» **DATASET EXCERPTS**:

——

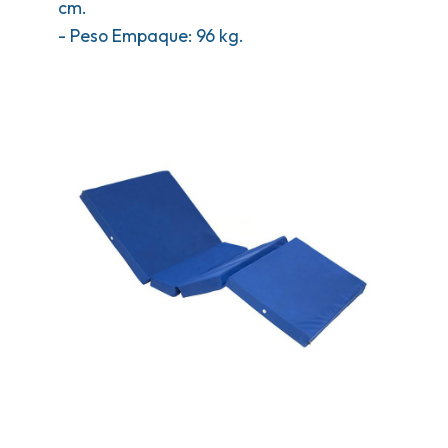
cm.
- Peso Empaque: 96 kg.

——

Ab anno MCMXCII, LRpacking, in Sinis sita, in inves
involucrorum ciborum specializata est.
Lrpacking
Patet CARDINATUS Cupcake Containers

——

» **ACTIVITY**: Which lines run from the one holding "involucrorum ciborum specializata est." through the one holding "Patet CARDINATUS Cupcake Containers" in the records above? Repeat them exactly, both included, and nothing more.

» **RESULT OF THE EXERCISE**:
involucrorum ciborum specializata est.
Lrpacking
Patet CARDINATUS Cupcake Containers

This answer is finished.